The mere thought of staying home another two years was enough to turn my stomach. I was already attending some classes at “The Stench,” because my high school didn’t offer the accelerated classes I qualified for. Although it was a fine school, and many people did transfer from the extension to the main state school, I knew I wouldn’t follow that path.

For whatever reason, I had been given more ambition than my parents before me, or my two younger brothers, both of whom opted for the factory scene rather than education. But I could see this ambition having an ending point, as if it were mistakenly siphoned into me and would be sucked out if I spent too much time in my small town. I could see in my mind’s eye how discouraged I would get living at home for two more years under my parents’ ironclad rule, either getting frustrated at the extension, or finding more value in the attention from boys — none of whom paid attention to me in high school—ending up pregnant and working barefoot at the nearby gas station. Not my idea of a future.
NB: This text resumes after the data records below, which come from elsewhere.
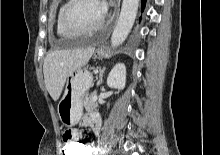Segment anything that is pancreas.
Wrapping results in <instances>:
<instances>
[{"label": "pancreas", "mask_w": 220, "mask_h": 155, "mask_svg": "<svg viewBox=\"0 0 220 155\" xmlns=\"http://www.w3.org/2000/svg\"><path fill=\"white\" fill-rule=\"evenodd\" d=\"M93 96V94H90L84 97L83 104L87 112L93 111L98 107V103L93 101Z\"/></svg>", "instance_id": "pancreas-1"}]
</instances>
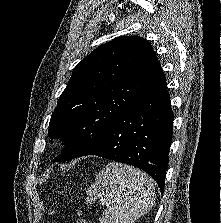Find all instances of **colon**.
Returning a JSON list of instances; mask_svg holds the SVG:
<instances>
[{
	"label": "colon",
	"instance_id": "obj_1",
	"mask_svg": "<svg viewBox=\"0 0 221 223\" xmlns=\"http://www.w3.org/2000/svg\"><path fill=\"white\" fill-rule=\"evenodd\" d=\"M76 223H88L87 220L84 218L82 212H79Z\"/></svg>",
	"mask_w": 221,
	"mask_h": 223
}]
</instances>
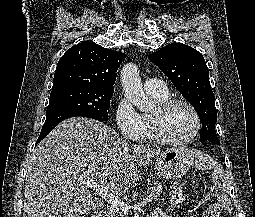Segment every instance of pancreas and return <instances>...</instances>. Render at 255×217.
<instances>
[{
  "label": "pancreas",
  "instance_id": "cf45deb5",
  "mask_svg": "<svg viewBox=\"0 0 255 217\" xmlns=\"http://www.w3.org/2000/svg\"><path fill=\"white\" fill-rule=\"evenodd\" d=\"M162 190H163L162 183L155 182L154 186L151 187V192L149 194V197H151V199H157L162 193ZM106 213H107L106 215L107 217H125L123 213H121L120 211L114 208H108Z\"/></svg>",
  "mask_w": 255,
  "mask_h": 217
}]
</instances>
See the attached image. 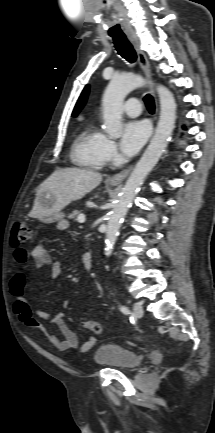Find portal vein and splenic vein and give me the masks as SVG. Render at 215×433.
Masks as SVG:
<instances>
[{
	"label": "portal vein and splenic vein",
	"instance_id": "18ae733b",
	"mask_svg": "<svg viewBox=\"0 0 215 433\" xmlns=\"http://www.w3.org/2000/svg\"><path fill=\"white\" fill-rule=\"evenodd\" d=\"M77 221L79 223H84L85 222V215L84 214L79 215L77 218Z\"/></svg>",
	"mask_w": 215,
	"mask_h": 433
}]
</instances>
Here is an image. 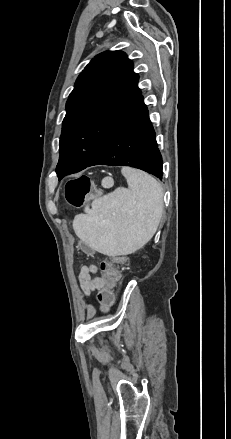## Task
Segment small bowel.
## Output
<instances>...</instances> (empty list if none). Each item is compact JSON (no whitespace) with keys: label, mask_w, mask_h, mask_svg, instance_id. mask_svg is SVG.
I'll use <instances>...</instances> for the list:
<instances>
[{"label":"small bowel","mask_w":231,"mask_h":439,"mask_svg":"<svg viewBox=\"0 0 231 439\" xmlns=\"http://www.w3.org/2000/svg\"><path fill=\"white\" fill-rule=\"evenodd\" d=\"M97 267L95 265L82 267L79 274L80 287L85 295H90L92 292L99 293L100 287L106 284L101 278L102 276H95Z\"/></svg>","instance_id":"small-bowel-1"}]
</instances>
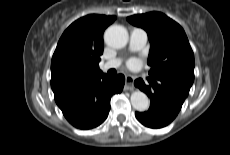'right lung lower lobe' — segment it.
<instances>
[{"mask_svg": "<svg viewBox=\"0 0 230 155\" xmlns=\"http://www.w3.org/2000/svg\"><path fill=\"white\" fill-rule=\"evenodd\" d=\"M125 77L101 73L87 81L54 90V97L65 118L76 128L91 129L108 116L112 95L120 93Z\"/></svg>", "mask_w": 230, "mask_h": 155, "instance_id": "obj_1", "label": "right lung lower lobe"}]
</instances>
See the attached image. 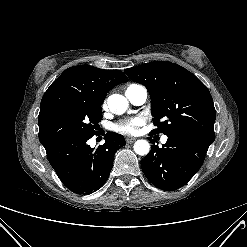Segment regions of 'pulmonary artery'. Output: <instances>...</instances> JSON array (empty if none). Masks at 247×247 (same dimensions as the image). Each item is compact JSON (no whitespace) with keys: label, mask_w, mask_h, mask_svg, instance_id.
<instances>
[{"label":"pulmonary artery","mask_w":247,"mask_h":247,"mask_svg":"<svg viewBox=\"0 0 247 247\" xmlns=\"http://www.w3.org/2000/svg\"><path fill=\"white\" fill-rule=\"evenodd\" d=\"M125 95L132 104L142 105L147 100L148 92L143 85L132 84L126 89ZM166 141L167 136H163L162 142L165 143Z\"/></svg>","instance_id":"pulmonary-artery-1"}]
</instances>
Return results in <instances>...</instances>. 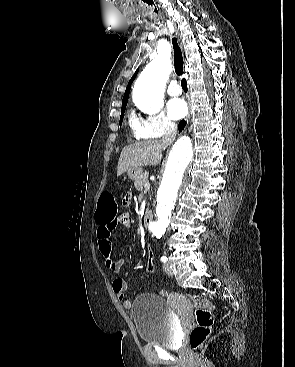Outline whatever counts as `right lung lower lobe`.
<instances>
[{"mask_svg":"<svg viewBox=\"0 0 295 367\" xmlns=\"http://www.w3.org/2000/svg\"><path fill=\"white\" fill-rule=\"evenodd\" d=\"M185 121L184 120H182V121H180V123H179V130L181 131V130H183V128L185 127Z\"/></svg>","mask_w":295,"mask_h":367,"instance_id":"1","label":"right lung lower lobe"}]
</instances>
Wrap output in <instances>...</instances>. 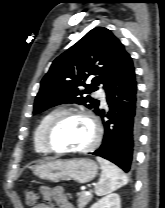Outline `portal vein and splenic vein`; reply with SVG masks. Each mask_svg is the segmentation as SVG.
Masks as SVG:
<instances>
[{
	"mask_svg": "<svg viewBox=\"0 0 165 208\" xmlns=\"http://www.w3.org/2000/svg\"><path fill=\"white\" fill-rule=\"evenodd\" d=\"M85 194L86 195H90V191H85Z\"/></svg>",
	"mask_w": 165,
	"mask_h": 208,
	"instance_id": "1",
	"label": "portal vein and splenic vein"
}]
</instances>
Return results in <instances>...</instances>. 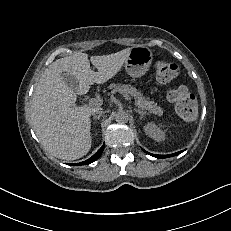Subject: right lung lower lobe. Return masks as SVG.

So every day after school, my dad and I had blow out fights about where I would go to college. His logic was very sound, especially considering where I stand now, three years after graduation with debt up to my eyeballs, but I just knew I would get nowhere staying in my hometown. He threatened to give me no financial help at all, and I said that was fine, I would be able to get enough loans.

Eventually I signed my family up for a tour of the state university. My dad and I toured campus, and even though it was so cold my toes started making odd snapping sounds, my dad fell in love — or at the very least seemed very enthusiastic about every corner of the campus.

I could tell he was softened by this visit, but the fights about where I was going to get the money continued until the day I packed everything up into our minivan. It was then, at breakfast before we made our journey down, that my dad said he was proud of me. He hadn’t thought I would actually leave, and he was impressed. As my parents dropped me off at my dorm room, my mom started crying hysterically, and even my dad teared up, kissing me on the forehead, which was the first time I could remember getting hugged and kissed by them in years.

At this point, my relationship with my parents changed. No longer were they the disciplinarians, but they became confidants, advisors and an excellent support system, and I became an adult. Sometimes I still expect to get yelled at for my decisions, but they’ve done phenomenally well to leave me to my own life, and to just be happy when I actually call home. No matter what happens now, I know standing my ground on where to go for school has been the best decision of my life, as I have gained both an education and a life experience I never would have been exposed to had I taken any other road.